Entretien Thomas Champagne joue avec son trio, ses Sidewinders et Utz cette semaine. Trois groupes, trois couleurs.

Le Jazz pétillant de Thomas Champagne

Le Thomas Champagne Trio : Didier Van Uytvanck, Nicholas Yates et Thomas Champagne © Yannick Sas

Que son saxophone joue en trio, en quintet ou en septet, il distille des bulles de plaisir. A bientôt 34 ans, Thomas va bientôt sortir deux CD, l'un avec son quintet Sidewinders, l'autre avec son septet Utz. Et un deuxième avec son trio, après l'excellent Charon's Boat de 2008 ? « J'aimerais bien, répond-il, peut-être en 2013. »

Repères

Les Sidewinders jouent au Jacques Pelzer Jazz Club, à Liège, le mercredi 20 à 21 h ; et au Jazz Jette June le vendredi 22 à 17 h 30, place Laneau et là c'est gratuit.

Le Thomas Champagne Trio joue au Jazz Jette June le vendredi 22 à 21 h, au Café Baudouin. Utz joue pour la Fête de la musique, le dimanche 24 à 16 h au Carré de Moscou, à St-Gilles.

www.jazzjettejune.be

www.thomaschampagne.be

www.myspace.com/bandthesidewinders

www.mUTZik.com

Pourquoi le jazz ?

Quand j'étais gosse, je voulais soit un sax soit une batterie. J'ai choisi le sax. Et le sax mène vite au jazz.

Vous portez trois projets : le trio, Sidewinders et Utz. Vous devez vous multiplier ?

D'abord, avoir plusieurs groupes permet de changer de couleurs, de passer du jazz moderne du trio au hard bop des Sidewinders et à la pop rock brésilienne de Utz. Et puis, c'est pratique pour le business de pouvoir proposer plusieurs projets.

Le trio avec Nicholas Yates et Didier Van Uytvanck a déjà 11 ans.

En effet. Et notre CD a déjà trois ans. Aujourd'hui, on n'en joue plus qu'un seul morceau. Nous sommes en constante évolution. D'ailleurs, on se transforme petit à petit en quartet, avec Lorenzo Di Maio à la guitare.

Vous aviez choisi au départ un trio sax-basse-batterie, sans instrument harmonique.

C'est le canevas qu'on voulait. Ça nous permet de prendre des libertés avec la grille harmonique, ce qui n'est pas permis quand il y a un piano. Et puis j'aime bien me mettre en danger. Sans les accords, il n'y a que la ligne de basse et ça me permet de voyager plus aisément.

En fait, le jazz du trio est plus free que bop, non ?
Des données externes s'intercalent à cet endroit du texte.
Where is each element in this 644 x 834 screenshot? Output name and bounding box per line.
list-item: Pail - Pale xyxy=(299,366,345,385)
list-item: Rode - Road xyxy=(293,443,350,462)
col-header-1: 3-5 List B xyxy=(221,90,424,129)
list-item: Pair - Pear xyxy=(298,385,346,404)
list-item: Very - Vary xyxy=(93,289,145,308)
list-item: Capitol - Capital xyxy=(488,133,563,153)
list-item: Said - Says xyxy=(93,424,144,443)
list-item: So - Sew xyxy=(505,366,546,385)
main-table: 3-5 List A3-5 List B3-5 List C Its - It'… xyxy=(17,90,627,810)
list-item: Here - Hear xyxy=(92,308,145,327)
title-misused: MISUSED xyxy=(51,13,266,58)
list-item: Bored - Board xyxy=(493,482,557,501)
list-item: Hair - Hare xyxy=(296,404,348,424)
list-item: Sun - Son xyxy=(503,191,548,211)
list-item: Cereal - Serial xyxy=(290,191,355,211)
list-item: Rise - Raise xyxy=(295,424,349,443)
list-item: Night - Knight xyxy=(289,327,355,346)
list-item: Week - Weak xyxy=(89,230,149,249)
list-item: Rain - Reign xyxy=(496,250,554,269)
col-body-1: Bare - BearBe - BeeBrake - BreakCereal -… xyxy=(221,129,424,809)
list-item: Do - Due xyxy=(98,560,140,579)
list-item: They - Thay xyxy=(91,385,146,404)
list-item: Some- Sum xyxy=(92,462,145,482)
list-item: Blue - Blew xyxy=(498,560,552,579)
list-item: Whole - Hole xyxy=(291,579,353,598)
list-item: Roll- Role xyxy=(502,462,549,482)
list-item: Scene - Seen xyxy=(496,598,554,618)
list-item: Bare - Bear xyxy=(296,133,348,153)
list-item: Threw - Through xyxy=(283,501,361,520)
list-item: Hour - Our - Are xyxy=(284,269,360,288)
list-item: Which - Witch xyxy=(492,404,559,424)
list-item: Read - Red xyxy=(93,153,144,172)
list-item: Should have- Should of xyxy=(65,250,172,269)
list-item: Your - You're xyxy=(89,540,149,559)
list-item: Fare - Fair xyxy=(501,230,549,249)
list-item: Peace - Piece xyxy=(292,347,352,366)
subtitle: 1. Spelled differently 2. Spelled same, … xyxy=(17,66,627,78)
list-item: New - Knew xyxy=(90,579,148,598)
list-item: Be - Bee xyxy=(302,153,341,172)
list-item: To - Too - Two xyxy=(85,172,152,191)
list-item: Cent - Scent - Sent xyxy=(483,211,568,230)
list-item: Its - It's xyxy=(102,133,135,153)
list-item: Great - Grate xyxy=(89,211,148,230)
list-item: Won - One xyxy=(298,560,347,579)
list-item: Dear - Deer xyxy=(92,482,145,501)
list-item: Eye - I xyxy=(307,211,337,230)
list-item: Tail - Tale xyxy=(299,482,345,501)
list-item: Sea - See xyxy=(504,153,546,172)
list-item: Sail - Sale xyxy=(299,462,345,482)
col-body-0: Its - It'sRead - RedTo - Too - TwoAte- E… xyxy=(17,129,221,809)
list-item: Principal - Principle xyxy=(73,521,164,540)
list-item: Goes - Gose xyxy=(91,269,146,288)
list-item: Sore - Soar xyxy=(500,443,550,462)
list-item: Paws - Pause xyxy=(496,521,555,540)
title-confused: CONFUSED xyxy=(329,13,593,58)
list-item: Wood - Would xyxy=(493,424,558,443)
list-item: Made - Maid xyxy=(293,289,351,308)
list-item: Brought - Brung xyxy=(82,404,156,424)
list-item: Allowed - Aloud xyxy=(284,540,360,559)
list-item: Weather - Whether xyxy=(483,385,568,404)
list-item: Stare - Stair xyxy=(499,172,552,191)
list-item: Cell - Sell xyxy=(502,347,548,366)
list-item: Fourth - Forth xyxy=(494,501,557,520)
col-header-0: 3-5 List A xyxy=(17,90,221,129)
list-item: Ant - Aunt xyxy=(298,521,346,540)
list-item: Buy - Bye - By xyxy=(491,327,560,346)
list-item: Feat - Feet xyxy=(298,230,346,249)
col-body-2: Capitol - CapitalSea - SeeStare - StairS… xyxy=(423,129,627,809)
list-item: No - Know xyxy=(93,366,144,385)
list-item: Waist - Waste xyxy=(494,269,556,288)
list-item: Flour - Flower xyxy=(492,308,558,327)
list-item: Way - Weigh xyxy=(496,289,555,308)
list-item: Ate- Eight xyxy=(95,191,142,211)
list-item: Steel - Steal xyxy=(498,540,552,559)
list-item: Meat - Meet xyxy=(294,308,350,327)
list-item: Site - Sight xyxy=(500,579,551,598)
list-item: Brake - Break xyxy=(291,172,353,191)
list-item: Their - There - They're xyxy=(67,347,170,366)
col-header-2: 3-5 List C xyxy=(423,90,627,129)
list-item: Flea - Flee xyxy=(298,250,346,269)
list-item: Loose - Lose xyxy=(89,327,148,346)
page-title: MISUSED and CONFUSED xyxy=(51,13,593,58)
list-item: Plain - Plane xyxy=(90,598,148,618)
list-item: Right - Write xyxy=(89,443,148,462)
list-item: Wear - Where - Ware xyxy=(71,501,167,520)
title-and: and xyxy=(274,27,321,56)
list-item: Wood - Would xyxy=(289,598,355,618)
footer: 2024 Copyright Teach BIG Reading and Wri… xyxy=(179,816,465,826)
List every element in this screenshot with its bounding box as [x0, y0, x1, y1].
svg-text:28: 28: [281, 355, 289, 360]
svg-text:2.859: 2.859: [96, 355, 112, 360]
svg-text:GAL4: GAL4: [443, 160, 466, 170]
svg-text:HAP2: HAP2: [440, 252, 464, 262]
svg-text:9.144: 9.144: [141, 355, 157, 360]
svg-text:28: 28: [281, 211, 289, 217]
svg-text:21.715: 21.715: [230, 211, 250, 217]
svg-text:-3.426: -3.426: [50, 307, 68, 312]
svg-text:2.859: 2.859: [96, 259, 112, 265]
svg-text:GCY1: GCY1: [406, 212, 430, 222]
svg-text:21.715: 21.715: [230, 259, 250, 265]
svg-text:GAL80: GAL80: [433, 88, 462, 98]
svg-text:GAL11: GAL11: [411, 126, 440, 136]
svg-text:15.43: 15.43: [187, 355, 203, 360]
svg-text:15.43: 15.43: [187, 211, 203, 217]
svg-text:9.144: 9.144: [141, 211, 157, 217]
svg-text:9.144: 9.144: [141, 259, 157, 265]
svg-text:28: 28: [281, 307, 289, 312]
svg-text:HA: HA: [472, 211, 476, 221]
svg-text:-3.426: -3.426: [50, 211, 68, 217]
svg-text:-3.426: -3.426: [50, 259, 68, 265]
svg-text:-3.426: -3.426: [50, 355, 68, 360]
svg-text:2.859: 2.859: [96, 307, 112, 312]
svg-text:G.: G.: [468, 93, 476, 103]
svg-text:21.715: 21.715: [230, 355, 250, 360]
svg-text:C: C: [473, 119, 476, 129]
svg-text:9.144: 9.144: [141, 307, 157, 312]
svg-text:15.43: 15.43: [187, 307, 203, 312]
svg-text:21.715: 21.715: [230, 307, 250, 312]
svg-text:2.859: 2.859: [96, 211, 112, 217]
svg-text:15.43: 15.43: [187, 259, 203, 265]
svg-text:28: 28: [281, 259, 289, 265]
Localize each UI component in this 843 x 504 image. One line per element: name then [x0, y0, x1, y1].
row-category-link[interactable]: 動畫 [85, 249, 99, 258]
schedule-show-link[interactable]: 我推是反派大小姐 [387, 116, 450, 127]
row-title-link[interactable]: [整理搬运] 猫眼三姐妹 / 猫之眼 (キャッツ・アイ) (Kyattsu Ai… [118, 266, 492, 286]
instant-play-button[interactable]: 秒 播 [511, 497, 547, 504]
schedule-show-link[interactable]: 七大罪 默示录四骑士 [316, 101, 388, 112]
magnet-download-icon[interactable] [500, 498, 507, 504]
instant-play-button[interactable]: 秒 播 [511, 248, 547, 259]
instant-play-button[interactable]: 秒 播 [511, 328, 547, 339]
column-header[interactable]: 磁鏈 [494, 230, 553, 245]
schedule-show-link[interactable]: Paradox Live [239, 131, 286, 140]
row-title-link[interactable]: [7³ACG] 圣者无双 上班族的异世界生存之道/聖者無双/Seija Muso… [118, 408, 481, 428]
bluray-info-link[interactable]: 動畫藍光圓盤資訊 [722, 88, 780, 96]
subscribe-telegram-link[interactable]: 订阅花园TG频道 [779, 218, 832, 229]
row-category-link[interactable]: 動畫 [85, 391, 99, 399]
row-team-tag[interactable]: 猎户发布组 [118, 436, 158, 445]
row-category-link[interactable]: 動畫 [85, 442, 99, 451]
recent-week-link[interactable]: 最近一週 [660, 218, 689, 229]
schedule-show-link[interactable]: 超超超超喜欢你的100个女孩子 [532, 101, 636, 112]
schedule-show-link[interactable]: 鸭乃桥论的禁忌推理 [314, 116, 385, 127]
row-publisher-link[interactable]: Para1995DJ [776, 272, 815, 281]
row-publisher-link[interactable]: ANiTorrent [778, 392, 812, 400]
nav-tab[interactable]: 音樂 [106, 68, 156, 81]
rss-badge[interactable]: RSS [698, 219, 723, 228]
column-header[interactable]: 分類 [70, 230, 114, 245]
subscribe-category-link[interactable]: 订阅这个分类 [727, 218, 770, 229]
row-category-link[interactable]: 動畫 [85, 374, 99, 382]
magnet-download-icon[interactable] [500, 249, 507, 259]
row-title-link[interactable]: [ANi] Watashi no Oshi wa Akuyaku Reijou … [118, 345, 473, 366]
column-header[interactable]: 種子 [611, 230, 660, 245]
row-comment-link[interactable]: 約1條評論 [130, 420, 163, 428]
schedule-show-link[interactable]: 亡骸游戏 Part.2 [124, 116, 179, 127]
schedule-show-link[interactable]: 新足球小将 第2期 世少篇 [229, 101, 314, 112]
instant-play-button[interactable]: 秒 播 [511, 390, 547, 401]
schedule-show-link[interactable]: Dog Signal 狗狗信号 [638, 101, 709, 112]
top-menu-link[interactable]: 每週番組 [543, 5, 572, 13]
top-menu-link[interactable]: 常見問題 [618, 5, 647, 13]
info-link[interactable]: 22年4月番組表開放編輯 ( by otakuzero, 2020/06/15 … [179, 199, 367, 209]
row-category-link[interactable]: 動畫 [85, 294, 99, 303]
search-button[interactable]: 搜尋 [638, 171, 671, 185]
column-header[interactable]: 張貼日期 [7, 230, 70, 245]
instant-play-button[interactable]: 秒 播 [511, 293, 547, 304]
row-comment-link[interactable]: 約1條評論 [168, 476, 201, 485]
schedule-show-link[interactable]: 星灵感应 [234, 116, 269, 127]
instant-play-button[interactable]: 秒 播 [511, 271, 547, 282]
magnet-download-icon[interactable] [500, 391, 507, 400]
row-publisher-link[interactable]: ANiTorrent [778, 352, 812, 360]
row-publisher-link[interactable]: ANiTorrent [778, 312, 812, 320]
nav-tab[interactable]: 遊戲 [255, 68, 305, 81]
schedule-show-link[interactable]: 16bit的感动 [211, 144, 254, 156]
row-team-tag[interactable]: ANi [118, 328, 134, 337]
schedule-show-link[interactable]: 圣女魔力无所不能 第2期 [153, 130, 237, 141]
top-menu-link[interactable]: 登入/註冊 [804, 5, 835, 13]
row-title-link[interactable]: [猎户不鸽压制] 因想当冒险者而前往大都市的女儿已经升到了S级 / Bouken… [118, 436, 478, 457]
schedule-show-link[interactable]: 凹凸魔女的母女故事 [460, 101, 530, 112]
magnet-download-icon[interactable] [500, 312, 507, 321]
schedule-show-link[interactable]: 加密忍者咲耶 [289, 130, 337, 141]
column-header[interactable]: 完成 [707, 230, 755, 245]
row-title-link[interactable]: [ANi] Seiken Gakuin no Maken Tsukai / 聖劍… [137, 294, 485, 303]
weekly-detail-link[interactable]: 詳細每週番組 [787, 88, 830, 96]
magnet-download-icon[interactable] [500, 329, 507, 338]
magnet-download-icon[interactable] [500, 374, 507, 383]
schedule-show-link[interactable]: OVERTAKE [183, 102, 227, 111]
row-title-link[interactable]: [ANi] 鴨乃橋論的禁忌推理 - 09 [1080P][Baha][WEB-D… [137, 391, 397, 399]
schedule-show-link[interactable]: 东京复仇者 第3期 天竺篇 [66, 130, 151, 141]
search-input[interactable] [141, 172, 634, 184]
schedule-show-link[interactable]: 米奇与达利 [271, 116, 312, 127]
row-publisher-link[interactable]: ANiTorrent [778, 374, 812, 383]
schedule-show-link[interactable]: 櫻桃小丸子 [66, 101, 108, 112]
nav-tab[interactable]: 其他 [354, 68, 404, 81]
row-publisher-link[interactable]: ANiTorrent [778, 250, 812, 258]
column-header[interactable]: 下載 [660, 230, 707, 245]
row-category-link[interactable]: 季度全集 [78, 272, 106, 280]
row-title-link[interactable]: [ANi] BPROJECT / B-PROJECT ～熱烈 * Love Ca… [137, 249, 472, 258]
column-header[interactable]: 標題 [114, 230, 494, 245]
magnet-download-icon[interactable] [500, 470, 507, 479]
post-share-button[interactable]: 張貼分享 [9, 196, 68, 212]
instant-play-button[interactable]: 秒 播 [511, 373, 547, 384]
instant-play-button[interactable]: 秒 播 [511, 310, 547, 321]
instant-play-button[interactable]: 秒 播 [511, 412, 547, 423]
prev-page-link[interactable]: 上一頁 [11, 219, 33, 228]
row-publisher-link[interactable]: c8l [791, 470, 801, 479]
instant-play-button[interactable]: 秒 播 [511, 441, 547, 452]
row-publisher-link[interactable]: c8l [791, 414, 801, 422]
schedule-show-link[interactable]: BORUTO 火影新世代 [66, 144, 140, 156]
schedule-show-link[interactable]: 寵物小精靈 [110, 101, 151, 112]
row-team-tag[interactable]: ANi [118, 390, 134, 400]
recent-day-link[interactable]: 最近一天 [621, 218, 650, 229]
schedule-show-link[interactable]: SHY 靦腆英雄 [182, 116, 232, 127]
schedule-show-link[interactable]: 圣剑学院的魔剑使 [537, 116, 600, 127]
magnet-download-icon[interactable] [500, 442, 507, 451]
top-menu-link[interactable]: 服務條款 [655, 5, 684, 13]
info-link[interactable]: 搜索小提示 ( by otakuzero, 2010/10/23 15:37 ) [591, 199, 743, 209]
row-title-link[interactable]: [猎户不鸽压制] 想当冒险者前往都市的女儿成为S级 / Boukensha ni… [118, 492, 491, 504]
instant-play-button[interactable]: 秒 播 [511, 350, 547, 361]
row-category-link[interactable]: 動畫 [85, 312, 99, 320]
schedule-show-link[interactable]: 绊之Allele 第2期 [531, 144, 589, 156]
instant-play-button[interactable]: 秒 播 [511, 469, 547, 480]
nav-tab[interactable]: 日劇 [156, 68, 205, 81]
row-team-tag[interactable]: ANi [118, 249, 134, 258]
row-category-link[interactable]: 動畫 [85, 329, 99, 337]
Je me sens free, en effet, j'aime cette liberté qui me permet de jouer ouvert. Mais je ne me laisse pas aller à des morceaux complètement wow !

Vous utilisez des mesures impaires : 7, 9, 11. Pour complexifier ?

Non. On a beaucoup écouté Dave Holland, ses lignes de basse tournent. Je ne fais pas de phrases à la Steve Coleman où le propos est désarticulé, je suis lyrique avec des métriques différentes. Ce n'est pas le plaisir de la difficulté, mais les mesures composées font moins autoroute que le 4/4.

Avec les Sidewinders, vous vous amusez ?

Il y a un côté ludique, c'est vrai. Avec Michel Paré, Eve Beuvens, Nicholas Yates et Toon van Dionant, on joue du hard bop. Beaucoup de Lee Morgan, Hank Mobley, Wayne Shorter du début des années 60. C'est une musique sautillante, pleine d'énergie. C'est plus festif, plus grand public que le trio. On a un réservoir de compositions peu connues, accrocheuses et jamais kitsch.

Vous allez enregistrer un CD de vieux morceaux : cela vaut-il la peine ?

Grande question. On n'a pas la prétention de faire du Lee Morgan ou du Wayne Shorter, on vient avec 50 ans de retard. Mais on peut le faire différemment, on peut innover dans un canevas existant. Mais finalement, je crois qu'il faut jouer la musique qu'on aime.

Et Utz ?

C'est une bande d'amis. Un chanteur brésilien, Renato Baccarat, une basse, une batterie et quatre souffleurs, dont moi. On fait une musique festive, de couleur brésilienne à filiation pop rock avec les souffleurs qui donnent une ambiance plus jazz. Et on s'amuse vraiment beaucoup.